Beyond the weekly economic drag lie direct costs: government spending on referendums, elections, parliamentary procedures, and administrative preparations added billions. The £39 billion divorce settlement to the EU represents pension liabilities and historical financial obligations, though debate continues over whether these were funds the UK would have paid regardless.
The real measure of impact lies in what the UK could have funded instead—infrastructure, public services, and employment that would have employed the economic capacity now sitting idle.
Calculating Total Economic Cost
The total cost combines weekly economic losses from reduced GDP growth (adjusted for two distinct periods based on evolving forecasts) and direct government expenditures on the political process itself.
Total Cost = (Weekly Loss × Weeks Before 1/1/20) + (Annual Loss ÷ 52 × Weeks After 1/1/20) + Government Spending
Government spending comprises five components:
- EU referendum campaign costs
- General election expenses (2017 and 2019)
- Parliamentary "winding up" redundancies and office relocations
- Direct government Brexit preparations
- 2019 EU Parliament election costs (as the UK participated while negotiating departure)

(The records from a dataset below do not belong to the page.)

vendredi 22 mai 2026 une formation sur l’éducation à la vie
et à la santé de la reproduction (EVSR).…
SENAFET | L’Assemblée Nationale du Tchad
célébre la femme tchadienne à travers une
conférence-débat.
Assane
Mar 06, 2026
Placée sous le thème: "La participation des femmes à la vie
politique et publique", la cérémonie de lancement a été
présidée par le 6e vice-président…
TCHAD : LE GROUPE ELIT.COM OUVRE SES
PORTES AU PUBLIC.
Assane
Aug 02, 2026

Weekly Loss (Pre-2020) = £440 million
Annual Loss (Post-2020) = £70 billion
Government Spending = £129.1M + £140.85M + £4.6M + £6,300M + £156M + £39,000M (divorce bill)
Weekly Cost (Pre-1/1/20)— Bank of England estimate of weekly GDP growth foregone due to Brexit uncertainty before 2020Annual Cost (Post-1/1/20)— Bloomberg Economics projection of cumulative annual losses after deal uncertainty persistedGovernment Spending— Direct costs including referendums, elections, parliamentary procedures, and administrationDivorce Bill— Pension and financial liabilities the UK committed to pay the EU under the Withdrawal Agreement
Key Considerations When Interpreting Results
These calculations rest on forecasts that carry real uncertainty—understanding their limitations prevents misuse.

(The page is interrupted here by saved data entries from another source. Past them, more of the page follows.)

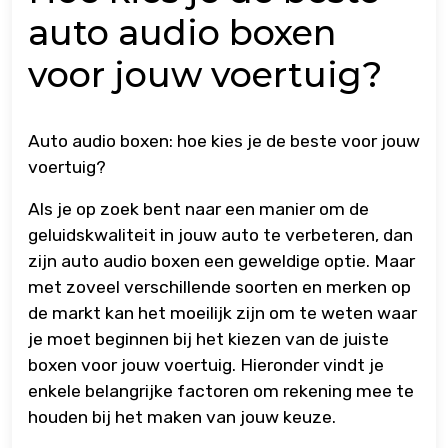
auto audio boxen
voor jouw voertuig?
Auto audio boxen: hoe kies je de beste voor jouw
voertuig?
Als je op zoek bent naar een manier om de
geluidskwaliteit in jouw auto te verbeteren, dan
zijn auto audio boxen een geweldige optie. Maar
met zoveel verschillende soorten en merken op
de markt kan het moeilijk zijn om te weten waar
je moet beginnen bij het kiezen van de juiste
boxen voor jouw voertuig. Hieronder vindt je
enkele belangrijke factoren om rekening mee te
houden bij het maken van jouw keuze.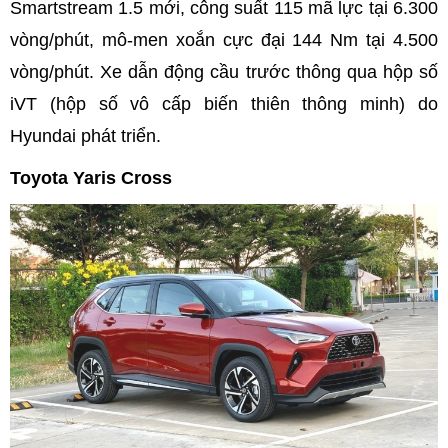
Smartstream 1.5 mới, công suất 115 mã lực tại 6.300
vòng/phút, mô-men xoắn cực đại 144 Nm tại 4.500
vòng/phút. Xe dẫn động cầu trước thông qua hộp số
iVT (hộp số vô cấp biến thiên thông minh) do
Hyundai phát triển.
Toyota Yaris Cross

- Forecasts, Not Certainties — The weekly and annual figures derive from economic models published by the Centre for European Reform and Bloomberg Economics. Actual outcomes depend on trade deal implementation, regulatory divergence, and global economic conditions. These are plausible estimates, not guaranteed outcomes.
- Opportunity Cost vs. Actual Spending — The weekly losses represent growth that didn't happen—a reduction in productive capacity. Unlike government spending, which appears on a balance sheet, these lost gains are invisible but measurable through lower investment, productivity, and exports relative to comparable economies.
- Political Costs Are Real but Finite — Referendum, election, and administrative costs are one-time or recurring expenses that will eventually cease. The ongoing GDP drag, however, persists as long as regulatory uncertainty and trade friction remain elevated.
- Alternative Scenarios Exist — This calculator assumes base-case scenarios from major forecasters. Some economists predict worse outcomes if trade barriers increase further; others argue adjustment costs will diminish faster than predicted. The true range of outcomes is wider than any single figure suggests.
From Political Event to Economic Legacy
The timeline of Brexit costs reveals how political decisions accumulate economic weight. The June 2016 referendum itself cost £129 million to run. The 2017 general election (called partly due to Brexit negotiations) added £140 million. Theresa May's government spent £6.3 billion preparing departments for departure, including legal analysis, customs infrastructure, and regulatory alignment.
Members of Parliament who lost seats or changed roles triggered £4.6 million in "winding up" costs—redundancy payments, office relocations, and administrative wind-down. The 2019 EU Parliament elections, held while the UK was technically still negotiating exit terms, cost a further £156 million.
Yet these costs pale beside the structural economic loss: a business that avoided investing £10 million in a UK facility because of trade uncertainty represents real lost income and tax revenue that dwarfs any visible government payment. This distinction explains why economists focus on the weekly GDP losses—they capture the true magnitude of foregone opportunity.